Stored data entries
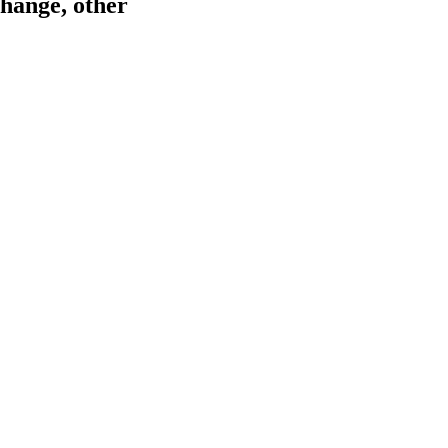
hange, other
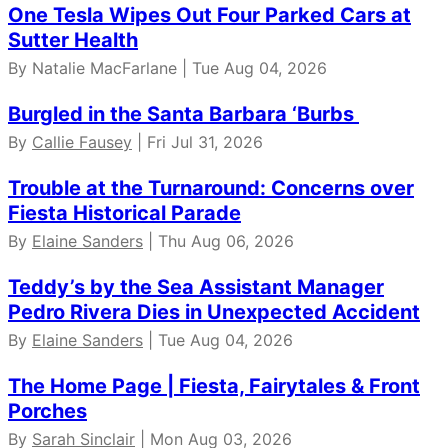
One Tesla Wipes Out Four Parked Cars at
Sutter Health
By Natalie MacFarlane | Tue Aug 04, 2026
Burgled in the Santa Barbara ‘Burbs
By
Callie Fausey
| Fri Jul 31, 2026
Trouble at the Turnaround: Concerns over
Fiesta Historical Parade
By
Elaine Sanders
| Thu Aug 06, 2026
Teddy’s by the Sea Assistant Manager
Pedro Rivera Dies in Unexpected Accident
By
Elaine Sanders
| Tue Aug 04, 2026
The Home Page | Fiesta, Fairytales & Front
Porches
By
Sarah Sinclair
| Mon Aug 03, 2026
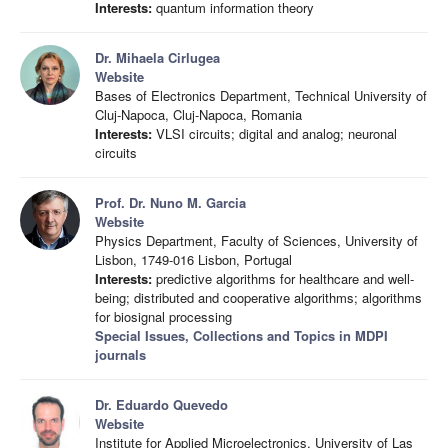
Interests:
quantum information theory
Dr. Mihaela Cirlugea
Website
Bases of Electronics Department, Technical University of
Cluj-Napoca, Cluj-Napoca, Romania
Interests:
VLSI circuits; digital and analog; neuronal
circuits
Prof. Dr. Nuno M. Garcia
Website
Physics Department, Faculty of Sciences, University of
Lisbon, 1749-016 Lisbon, Portugal
Interests:
predictive algorithms for healthcare and well-
being; distributed and cooperative algorithms; algorithms
for biosignal processing
Special Issues, Collections and Topics in MDPI
journals
Dr. Eduardo Quevedo
Website
Institute for Applied Microelectronics, University of Las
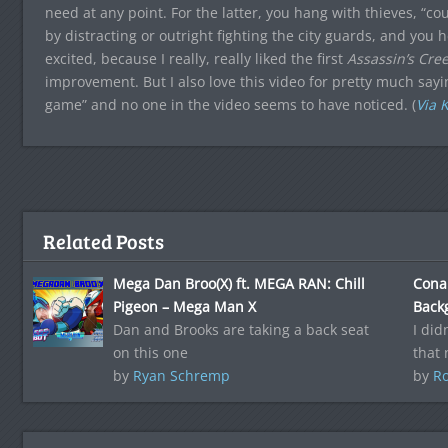
need at any point. For the latter, you hang with thieves, “
by distracting or outright fighting the city guards, and you
excited, because I really, really liked the first
Assassin’s Cre
improvement. But I also love this video for pretty much sa
game” and no one in the video seems to have noticed. (
Via 
Related Posts
Mega Dan Broo(X) ft. MEGA RAN: Chill
Cona
Pigeon – Mega Man X
Back
Dan and Brooks are taking a back seat
I did
on this one
that
by
Ryan Schremp
by
Ro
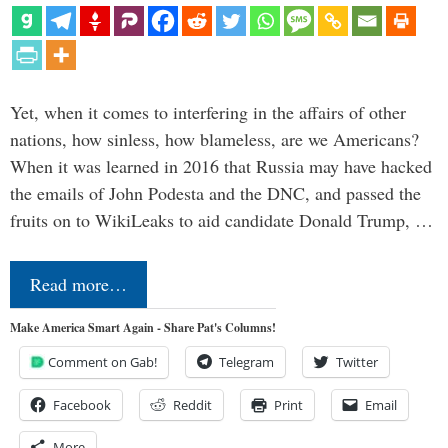
Yet, when it comes to interfering in the affairs of other
nations, how sinless, how blameless, are we Americans?
When it was learned in 2016 that Russia may have hacked
the emails of John Podesta and the DNC, and passed the
fruits on to WikiLeaks to aid candidate Donald Trump, …
Read more…
Make America Smart Again - Share Pat's Columns!
Comment on Gab!
Telegram
Twitter
Facebook
Reddit
Print
Email
More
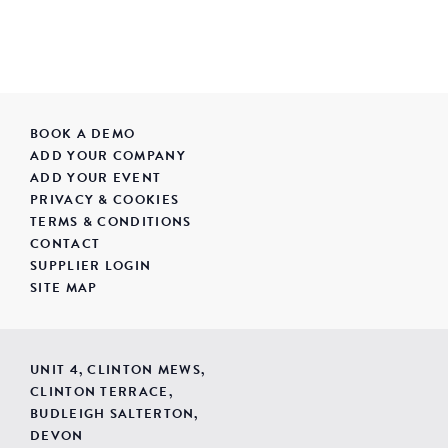
BOOK A DEMO
ADD YOUR COMPANY
ADD YOUR EVENT
PRIVACY & COOKIES
TERMS & CONDITIONS
CONTACT
SUPPLIER LOGIN
SITE MAP
UNIT 4, CLINTON MEWS,
CLINTON TERRACE,
BUDLEIGH SALTERTON,
DEVON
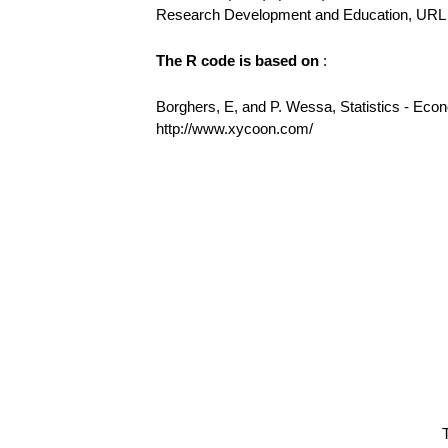
Research Development and Education, URL h
The R code is based on
:
Borghers, E, and P. Wessa, Statistics - Eco
http://www.xycoon.com/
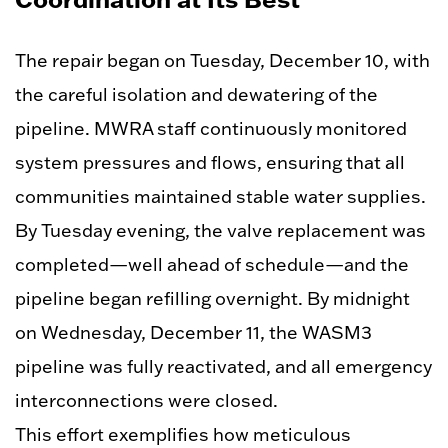
The repair began on Tuesday, December 10, with
the careful isolation and dewatering of the
pipeline. MWRA staff continuously monitored
system pressures and flows, ensuring that all
communities maintained stable water supplies.
By Tuesday evening, the valve replacement was
completed—well ahead of schedule—and the
pipeline began refilling overnight. By midnight
on Wednesday, December 11, the WASM3
pipeline was fully reactivated, and all emergency
interconnections were closed.
This effort exemplifies how meticulous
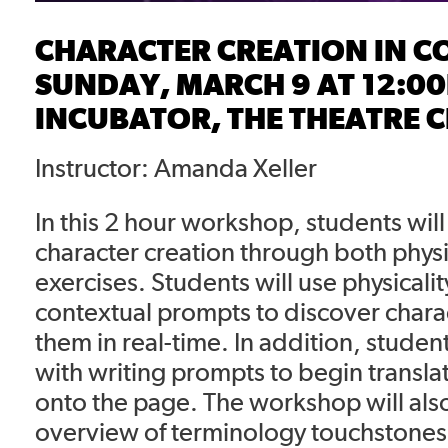
CHARACTER CREATION IN C
SUNDAY, MARCH 9 AT 12:0
INCUBATOR, THE THEATRE 
Instructor: Amanda Xeller
In this 2 hour workshop, students wil
character creation through both physi
exercises. Students will use physicali
contextual prompts to discover chara
them in real-time. In addition, studen
with writing prompts to begin translat
onto the page. The workshop will als
overview of terminology touchstones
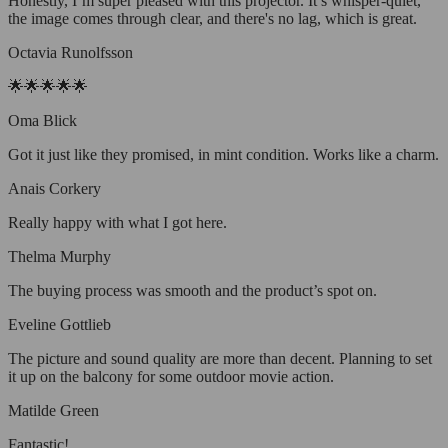
Honestly, I’m super pleased with this projector. It’s whisper-quiet,
the image comes through clear, and there's no lag, which is great.
Octavia Runolfsson
🌟🌟🌟🌟🌟
Oma Blick
Got it just like they promised, in mint condition. Works like a charm.
Anais Corkery
Really happy with what I got here.
Thelma Murphy
The buying process was smooth and the product’s spot on.
Eveline Gottlieb
The picture and sound quality are more than decent. Planning to set
it up on the balcony for some outdoor movie action.
Matilde Green
Fantastic!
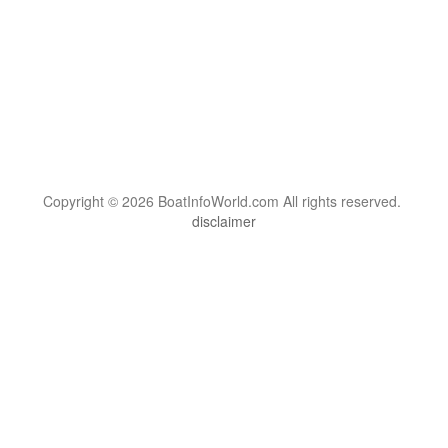
Copyright © 2026 BoatInfoWorld.com All rights reserved.
disclaimer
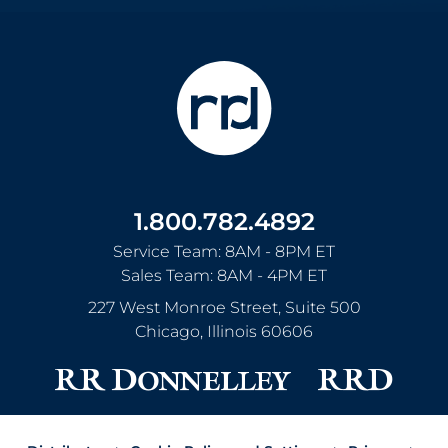
1.800.782.4892
Service Team: 8AM - 8PM ET
Sales Team: 8AM - 4PM ET
227 West Monroe Street, Suite 500
Chicago
,
Illinois
60606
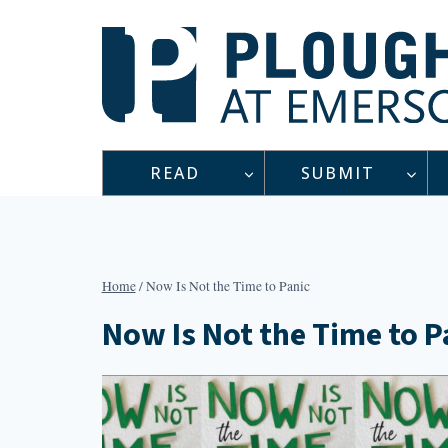
Skip
to
content
READ
SUBMIT
Home
/
Now Is Not the Time to Panic
Now Is Not the Time to P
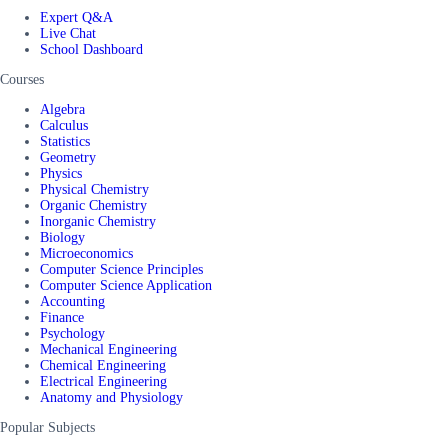
Expert Q&A
Live Chat
School Dashboard
Courses
Algebra
Calculus
Statistics
Geometry
Physics
Physical Chemistry
Organic Chemistry
Inorganic Chemistry
Biology
Microeconomics
Computer Science Principles
Computer Science Application
Accounting
Finance
Psychology
Mechanical Engineering
Chemical Engineering
Electrical Engineering
Anatomy and Physiology
Popular Subjects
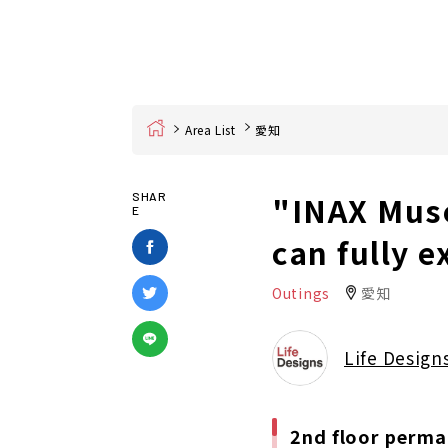
Home
Area List
愛知
"INAX Mus
SHAR
E
can fully e
Outings
愛知
Life Design
2nd floor perma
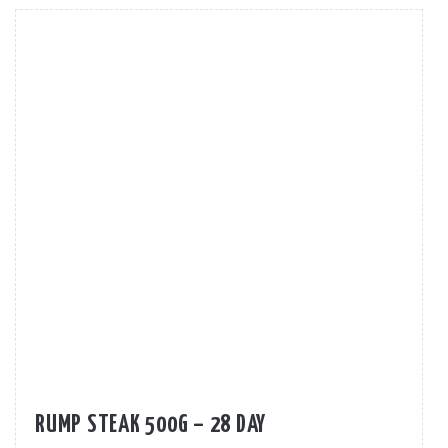
RUMP STEAK 500G – 28 DAY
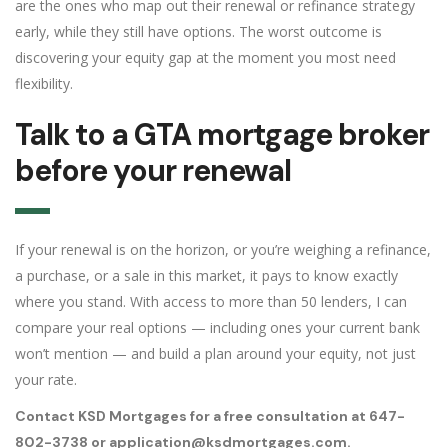
are the ones who map out their renewal or refinance strategy
early, while they still have options. The worst outcome is
discovering your equity gap at the moment you most need
flexibility.
Talk to a GTA mortgage broker
before your renewal
If your renewal is on the horizon, or you’re weighing a refinance,
a purchase, or a sale in this market, it pays to know exactly
where you stand. With access to more than 50 lenders, I can
compare your real options — including ones your current bank
won’t mention — and build a plan around your equity, not just
your rate.
Contact KSD Mortgages for a free consultation at 647-
802-3738 or application@ksdmortgages.com.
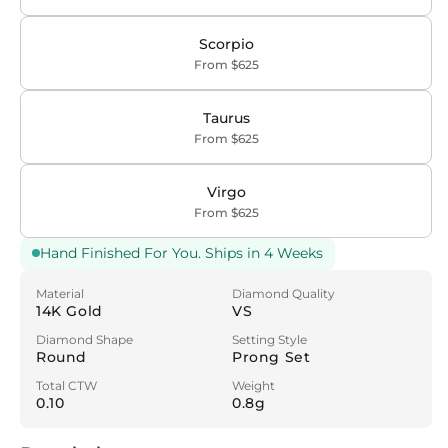
Scorpio
From $625
Taurus
From $625
Virgo
From $625
Hand Finished For You. Ships in 4 Weeks
Material
Diamond Quality
14K Gold
VS
Diamond Shape
Setting Style
Round
Prong Set
Total CTW
Weight
0.10
0.8g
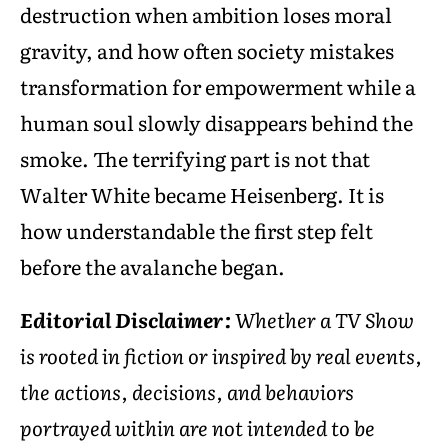
destruction when ambition loses moral
gravity, and how often society mistakes
transformation for empowerment while a
human soul slowly disappears behind the
smoke. The terrifying part is not that
Walter White became Heisenberg. It is
how understandable the first step felt
before the avalanche began.
Editorial Disclaimer:
Whether a TV Show
is rooted in fiction or inspired by real events,
the actions, decisions, and behaviors
portrayed within are not intended to be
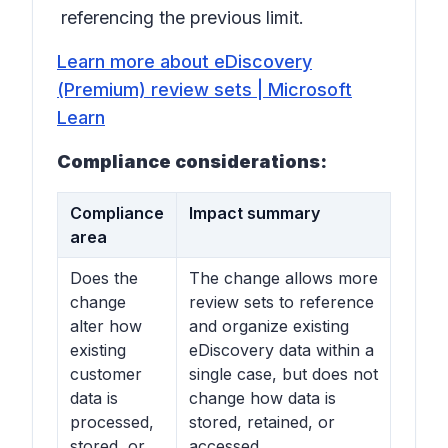
referencing the previous limit.
Learn more about eDiscovery
(Premium) review sets | Microsoft
Learn
Compliance considerations:
Compliance
Impact summary
area
Does the
The change allows more
change
review sets to reference
alter how
and organize existing
existing
eDiscovery data within a
customer
single case, but does not
data is
change how data is
processed,
stored, retained, or
stored, or
accessed.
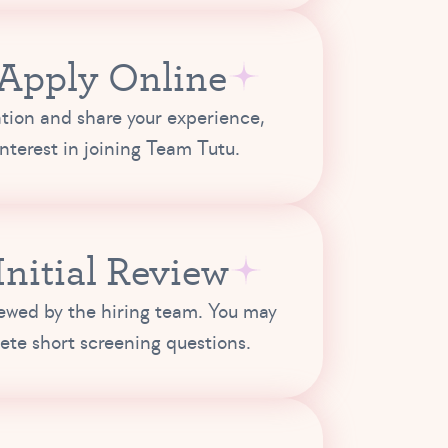
 Apply Online
tion and share your experience,
 interest in joining Team Tutu.
 Initial Review
iewed by the hiring team. You may
ete short screening questions.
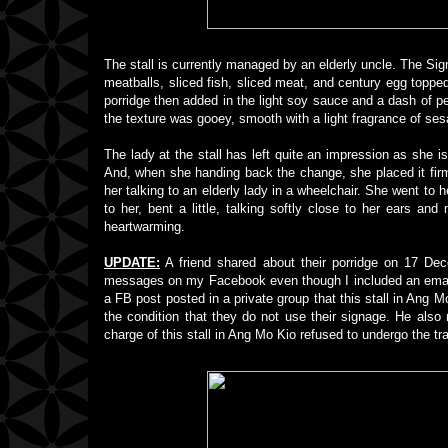
The stall is currently managed by an elderly uncle. The Signa
meatballs, sliced fish, sliced meat, and century egg topped 
porridge then added in the light soy sauce and a dash of pe
the texture was gooey, smooth with a light fragrance of ses
The lady at the stall has left quite an impression as she i
And, when she handing back the change, she placed it firm
her talking to an elderly lady in a wheelchair. She went to h
to her, bent a little, talking softly close to her ears 
heartwarming.
UPDATE:
A friend shared about their porridge on 17 Dece
messages on my Facebook even though I included an email 
a FB post posted in a private group that this stall in Ang Mo
the condition that they do not use their signage. He also
charge of this stall in Ang Mo Kio refused to undergo the tr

## [Description of the task]
The expected answer is an exact copy of the lines above, beginning at the line with "Octavia Runolfsson" and ending at the line with "Eveline Gottlieb", with both ends in.

## [Exercise output]
Octavia Runolfsson
🌟🌟🌟🌟🌟
Oma Blick
Got it just like they promised, in mint condition. Works like a charm.
Anais Corkery
Really happy with what I got here.
Thelma Murphy
The buying process was smooth and the product’s spot on.
Eveline Gottlieb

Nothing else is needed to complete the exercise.